Connecting with the Larger World

These are the messages in action or in word that students want to hear daily from teachers. To promote these themes, we give students positions of responsibility and the know-how to do them: running the daily newscasts, updating the website, coordinating environmental efforts and guest speaker programs, directing plays, managing the music library or team equipment, leading a club, designing and building classroom displays, and coordinating blood drives.

Positions of responsibility engage students more personally, and this connects them to the school; they have a part to play. Working together for an audience other than the teacher really strengthens bonds among the group.

We can meet the need to “be a part of something larger than myself” by facilitating major, multi-role projects like service learning programs; putting on a school play, musical performance, or festival; and requiring that all students participate on at least one sports team.

To pull this off, we’d have to adopt a “no-cut” policy for most teams, performances, and festivals in middle school, and we’d rotate everyone into meaningful participation at some point during each event. We can take the entire class on a day long hike up a mountain, making the goal to get everyone up the mountain, not just ourselves.

Students explore who they are in relation to others when they experience a day-long ropes initiatives course in which they navigate the 12-foot wall, the zip wire, the “electric fence,” human knots, and more.

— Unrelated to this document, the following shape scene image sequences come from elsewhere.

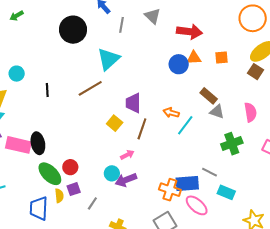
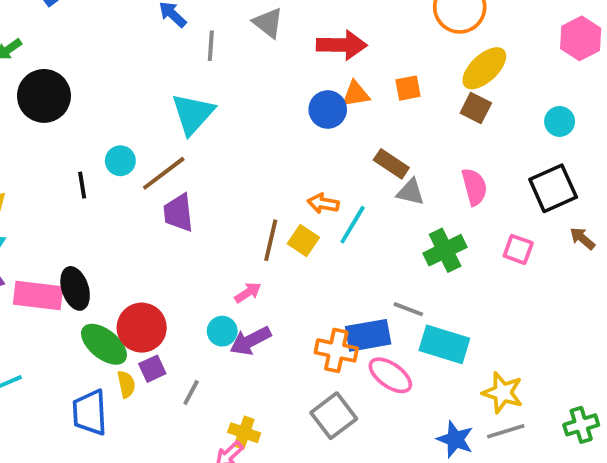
black circle: (73, 30) -> (44, 96), moved
cyan circle: (17, 74) -> (120, 161), moved
purple trapezoid: (133, 103) -> (178, 213), moved
yellow square: (115, 123) -> (303, 241), moved
red circle: (70, 167) -> (142, 328), size x1.6
cyan rectangle: (226, 192) -> (444, 344), size x1.4

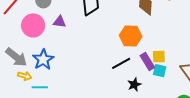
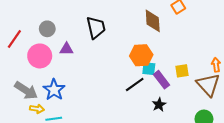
yellow square: (159, 57) -> (182, 71), moved
cyan square: (160, 71) -> (149, 69), moved
black star: (134, 85) -> (159, 105), moved

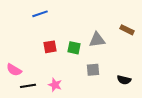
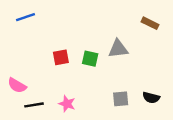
blue line: (40, 14) -> (25, 17), moved
brown rectangle: (127, 30) -> (150, 23), moved
gray square: (93, 70) -> (121, 99), moved

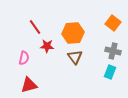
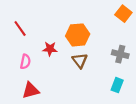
orange square: (113, 23) -> (123, 14), moved
red line: (35, 27) -> (20, 29), moved
cyan rectangle: (110, 72) -> (117, 85), moved

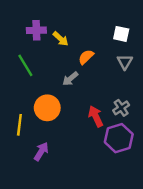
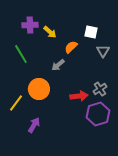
white square: (121, 34) -> (91, 32), moved
red arrow: (96, 116) -> (79, 96), turned 108
yellow line: (19, 125) -> (16, 103), turned 30

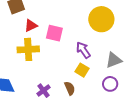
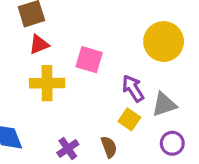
red triangle: (31, 26) -> (39, 44), moved
gray triangle: (114, 60) -> (164, 105), moved

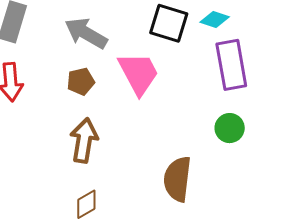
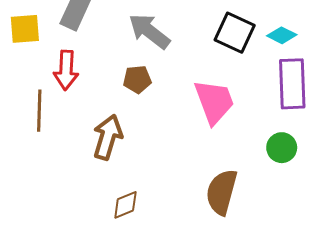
pink trapezoid: (139, 73) -> (214, 102), moved
brown arrow: (84, 140) -> (108, 137), moved

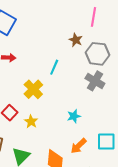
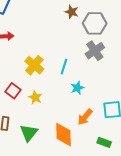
cyan line: (54, 67) -> (64, 67), moved
gray cross: (95, 81) -> (95, 51), turned 30

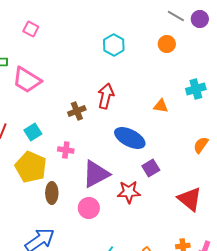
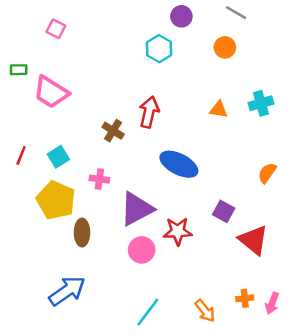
purple circle: (200, 19) -> (181, 16), moved
orange triangle: (161, 106) -> (219, 110), moved
brown cross: (77, 111) -> (113, 131), turned -36
purple square: (151, 168) -> (224, 211), moved, turned -30
pink circle: (89, 208) -> (142, 250), moved

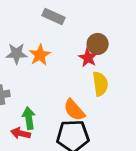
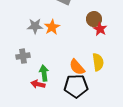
red star: (88, 58) -> (100, 29), moved
yellow semicircle: (100, 84) -> (98, 62), moved

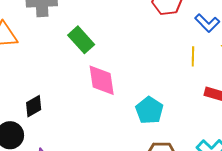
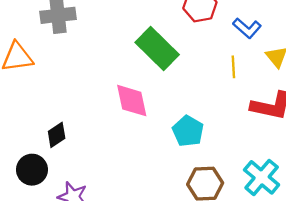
green rectangle: (81, 40) -> (157, 49), moved, size x1.4

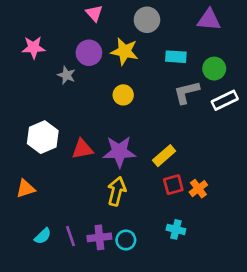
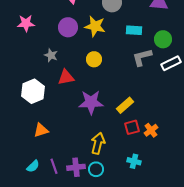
gray star: (67, 75) -> (51, 55), moved
red triangle: (82, 149) -> (66, 77), moved
orange triangle: (26, 189) -> (41, 130), moved
yellow arrow: (117, 191) -> (98, 143), moved

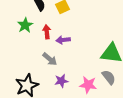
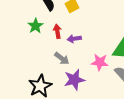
purple star: (61, 81) -> (74, 80), size x1.5
pink star: (88, 85) -> (100, 62), moved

They define themselves when interviewing the elderly, inserting personality into projects, writing letters to their future selves that the teacher sends to them on the appointed date, and telling their story of how they learned math, science, music, and art by writing their autobiographies for each subject.

We can divide students into smaller groups or teams so they are well known to a specific group of adults. We can learn students’ names and use them frequently as continuing proof that students are important enough to have their names remembered, and we can ask their classmates to also use their peers’ names in discussions: “I’d like to add something to what Ingrid just said,” “Jerry’s point was taken out of context.” Having your name and interests known to respected leaders of your group is powerful confirmation of connection.

With participation in social media so prevalent among our students, there’s no doubt that connection matters. In schools where most of the student body have access to the internet, we can start our own password-protected online communities around classroom content. We can conduct moderated discussion groups and collaborate on projects through Google Docs and wikis and much more.

The tools for substantive online community-building keep coming our way.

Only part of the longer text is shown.